Inutile exemple: les grandes villes, ce soir encore, seront peuplées de complices et de victimes. Comme si l’histoire de Weidmann ne remplissait pas les colonnes de tous les journaux du monde, de mauvais garçons recevront d’affreux mots d’ordre ; les femmes jeunes et belles suivront un inconnu, monteront avec lui dans une auto, le cœur aussi léger que pouvait l’être celui de Joan de Koven, la petite danseuse… Non, aucun exemple ne sert, aucun secours ne vient du dehors. La grâce perdue, c’est le bouclier rejeté, c’est l’armure qui ne nous défend plus . Le péché, un certain péché surtout, annihile l’instinct de conservation, précipite la pauvre chair dans le piège tendu. Que le crime puisse avoir un visage jeune et beau, un tendre regard, des mains caressantes, les victimes de Weidmann l’avaient vu peut-être; elles l’avaient oublié: ce n’est pas l’amour qui est aveugle, mais le désir. Le péché nous crève les yeux.

 

 

[1] Graduado em História (UNFSJ). Especialista em História Militar (UNISUL).

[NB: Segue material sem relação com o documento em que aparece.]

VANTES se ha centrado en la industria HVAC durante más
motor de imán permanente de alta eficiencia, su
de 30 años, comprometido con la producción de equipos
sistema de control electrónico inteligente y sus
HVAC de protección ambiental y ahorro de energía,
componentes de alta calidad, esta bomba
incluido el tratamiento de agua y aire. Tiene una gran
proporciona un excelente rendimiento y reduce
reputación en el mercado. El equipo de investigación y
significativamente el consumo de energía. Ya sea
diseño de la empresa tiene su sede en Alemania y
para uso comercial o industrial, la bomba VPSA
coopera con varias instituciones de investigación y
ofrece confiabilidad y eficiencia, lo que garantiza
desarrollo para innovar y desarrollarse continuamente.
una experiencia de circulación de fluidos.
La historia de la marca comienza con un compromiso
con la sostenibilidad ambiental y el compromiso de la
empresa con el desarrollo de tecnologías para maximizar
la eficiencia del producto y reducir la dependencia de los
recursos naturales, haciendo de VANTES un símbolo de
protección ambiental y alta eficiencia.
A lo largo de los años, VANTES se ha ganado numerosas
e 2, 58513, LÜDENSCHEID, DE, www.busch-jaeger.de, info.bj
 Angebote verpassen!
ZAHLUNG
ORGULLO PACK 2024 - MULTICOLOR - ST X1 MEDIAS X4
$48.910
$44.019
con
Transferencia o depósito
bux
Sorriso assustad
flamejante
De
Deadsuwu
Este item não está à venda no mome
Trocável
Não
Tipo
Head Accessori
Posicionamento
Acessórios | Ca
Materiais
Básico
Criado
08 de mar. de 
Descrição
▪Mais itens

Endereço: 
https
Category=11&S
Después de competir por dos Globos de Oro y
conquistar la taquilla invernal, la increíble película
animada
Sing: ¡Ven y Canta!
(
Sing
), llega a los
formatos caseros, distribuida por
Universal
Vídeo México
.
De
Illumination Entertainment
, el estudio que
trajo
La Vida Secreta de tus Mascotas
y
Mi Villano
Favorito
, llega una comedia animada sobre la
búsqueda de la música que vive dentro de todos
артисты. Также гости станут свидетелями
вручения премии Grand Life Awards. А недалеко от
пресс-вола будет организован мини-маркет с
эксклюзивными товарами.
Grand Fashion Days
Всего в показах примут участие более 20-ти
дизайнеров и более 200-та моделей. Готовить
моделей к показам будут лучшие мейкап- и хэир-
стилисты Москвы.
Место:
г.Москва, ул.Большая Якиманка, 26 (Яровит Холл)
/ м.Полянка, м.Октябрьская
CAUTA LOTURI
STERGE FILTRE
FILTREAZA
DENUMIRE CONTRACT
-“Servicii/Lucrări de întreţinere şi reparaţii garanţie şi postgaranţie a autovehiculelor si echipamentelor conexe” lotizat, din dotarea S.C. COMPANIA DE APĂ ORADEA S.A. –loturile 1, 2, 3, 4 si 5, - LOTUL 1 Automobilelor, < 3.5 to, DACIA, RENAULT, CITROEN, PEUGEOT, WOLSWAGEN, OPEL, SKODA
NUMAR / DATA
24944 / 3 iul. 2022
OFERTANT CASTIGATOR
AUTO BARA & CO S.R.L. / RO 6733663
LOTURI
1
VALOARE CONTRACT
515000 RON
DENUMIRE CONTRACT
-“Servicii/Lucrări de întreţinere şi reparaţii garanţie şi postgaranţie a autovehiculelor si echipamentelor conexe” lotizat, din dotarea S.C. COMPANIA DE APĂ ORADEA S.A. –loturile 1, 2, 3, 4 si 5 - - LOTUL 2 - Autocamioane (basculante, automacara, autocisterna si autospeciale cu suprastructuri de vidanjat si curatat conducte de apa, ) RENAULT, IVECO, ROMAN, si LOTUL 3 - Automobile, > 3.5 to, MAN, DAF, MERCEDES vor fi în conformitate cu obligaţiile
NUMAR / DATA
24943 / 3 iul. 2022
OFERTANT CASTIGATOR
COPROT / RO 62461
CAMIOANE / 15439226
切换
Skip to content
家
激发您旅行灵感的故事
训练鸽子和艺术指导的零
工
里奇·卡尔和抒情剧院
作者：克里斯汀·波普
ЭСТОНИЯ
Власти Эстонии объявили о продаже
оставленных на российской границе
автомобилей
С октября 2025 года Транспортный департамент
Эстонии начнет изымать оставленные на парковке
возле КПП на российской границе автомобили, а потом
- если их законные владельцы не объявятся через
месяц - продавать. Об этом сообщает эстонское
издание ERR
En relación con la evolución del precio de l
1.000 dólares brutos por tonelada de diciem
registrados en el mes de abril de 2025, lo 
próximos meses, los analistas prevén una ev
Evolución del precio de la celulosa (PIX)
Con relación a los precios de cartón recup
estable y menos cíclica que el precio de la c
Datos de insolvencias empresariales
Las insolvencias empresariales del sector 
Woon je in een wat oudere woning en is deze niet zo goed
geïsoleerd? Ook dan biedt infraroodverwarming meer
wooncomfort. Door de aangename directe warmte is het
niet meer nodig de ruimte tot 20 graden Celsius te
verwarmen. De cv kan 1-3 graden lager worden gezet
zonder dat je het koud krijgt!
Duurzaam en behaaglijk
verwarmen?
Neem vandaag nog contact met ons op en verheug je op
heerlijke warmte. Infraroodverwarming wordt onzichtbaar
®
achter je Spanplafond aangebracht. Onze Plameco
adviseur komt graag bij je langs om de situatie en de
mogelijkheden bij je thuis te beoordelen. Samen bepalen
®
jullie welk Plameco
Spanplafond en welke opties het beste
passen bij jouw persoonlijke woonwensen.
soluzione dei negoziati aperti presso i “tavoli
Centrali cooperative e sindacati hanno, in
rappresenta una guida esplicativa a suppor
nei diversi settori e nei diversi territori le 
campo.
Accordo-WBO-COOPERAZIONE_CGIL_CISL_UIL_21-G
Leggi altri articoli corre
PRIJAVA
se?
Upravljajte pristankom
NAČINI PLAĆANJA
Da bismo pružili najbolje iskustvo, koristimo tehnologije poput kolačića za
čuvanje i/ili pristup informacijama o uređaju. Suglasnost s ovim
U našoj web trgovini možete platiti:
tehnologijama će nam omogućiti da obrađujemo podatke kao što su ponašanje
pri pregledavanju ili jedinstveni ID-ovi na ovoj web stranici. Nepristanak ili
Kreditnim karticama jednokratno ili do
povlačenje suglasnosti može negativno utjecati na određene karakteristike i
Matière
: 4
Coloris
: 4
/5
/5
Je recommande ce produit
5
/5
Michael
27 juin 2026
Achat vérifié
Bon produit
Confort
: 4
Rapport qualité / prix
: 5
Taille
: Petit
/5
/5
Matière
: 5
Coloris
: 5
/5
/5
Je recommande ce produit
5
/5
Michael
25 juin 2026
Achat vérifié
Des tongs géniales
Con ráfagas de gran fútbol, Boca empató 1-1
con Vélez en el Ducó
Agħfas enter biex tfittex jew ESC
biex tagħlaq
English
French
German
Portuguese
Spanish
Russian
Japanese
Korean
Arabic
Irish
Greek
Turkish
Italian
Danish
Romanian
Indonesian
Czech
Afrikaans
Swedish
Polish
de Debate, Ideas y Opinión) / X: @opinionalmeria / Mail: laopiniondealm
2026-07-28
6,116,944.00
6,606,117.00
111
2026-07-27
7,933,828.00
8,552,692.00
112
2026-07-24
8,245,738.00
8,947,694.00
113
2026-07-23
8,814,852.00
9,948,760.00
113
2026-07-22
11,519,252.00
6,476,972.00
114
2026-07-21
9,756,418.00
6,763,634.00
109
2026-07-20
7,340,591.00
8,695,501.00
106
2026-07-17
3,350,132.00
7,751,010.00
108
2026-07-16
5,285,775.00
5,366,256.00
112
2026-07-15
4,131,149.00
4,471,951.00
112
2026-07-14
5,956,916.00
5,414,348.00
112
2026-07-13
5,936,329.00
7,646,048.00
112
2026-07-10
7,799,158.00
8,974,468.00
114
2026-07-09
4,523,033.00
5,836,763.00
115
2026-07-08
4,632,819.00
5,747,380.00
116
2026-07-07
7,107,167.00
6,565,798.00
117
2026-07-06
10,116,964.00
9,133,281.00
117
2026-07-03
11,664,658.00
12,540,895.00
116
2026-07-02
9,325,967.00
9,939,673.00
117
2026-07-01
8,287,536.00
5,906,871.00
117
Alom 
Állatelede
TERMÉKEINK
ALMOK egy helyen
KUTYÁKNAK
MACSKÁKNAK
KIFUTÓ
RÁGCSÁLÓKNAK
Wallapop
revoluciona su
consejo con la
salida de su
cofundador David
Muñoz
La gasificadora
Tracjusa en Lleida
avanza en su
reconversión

[2] O artigo, acompanhado de notas que serviram de base para nosso prefácio e nossas notas, está disponíveis na internet no site Œuvre journalistique de François Mauriac 1937-1938, que disponibiliza esses textos. O texto aqui reproduzido é o do site, com a eliminação dos espaços existentes entre parte da pontuação. Disponível em: <http://mauriac.ex.ac.uk/complices_victimes_TEMPS_PRESENT_1937-12-17_p1.html>.

[3] Jovem dançarina americana que foi a primeira vítima de Weidmann, após ter sido seduzida por ele. Foi levada no dia 21 de julho de 1937 e morta por estrangulamento, no dia 26.

[4] Mauriac utiliza algumas imagens da metáfora bíblica da armadura de Deus, que está em Efésios 6:11-17:

11 Vistam toda a armadura de Deus, para poderem ficar firmes contra as ciladas do Diabo,

12 pois a nossa luta não é contra seres humanos, mas contra os poderes e autoridades, contra os dominadores deste mundo de trevas, contra as forças espirituais do mal nas regiões celestiais.

13 Por isso, vistam toda a armadura de Deus, para que possam resistir no dia mau e permanecer inabaláveis, depois de terem feito tudo.

14 Assim, mantenham-se firmes, cingindo-se com o cinto da verdade, vestindo a couraça da justiça

15 e tendo os pés calçados com a prontidão do evangelho da paz.

16 Além disso, usem o escudo da fé, com o qual vocês poderão apagar todas as setas inflamadas do Maligno.

17 Usem o capacete da salvação e a espada do Espírito, que é a palavra de Deus.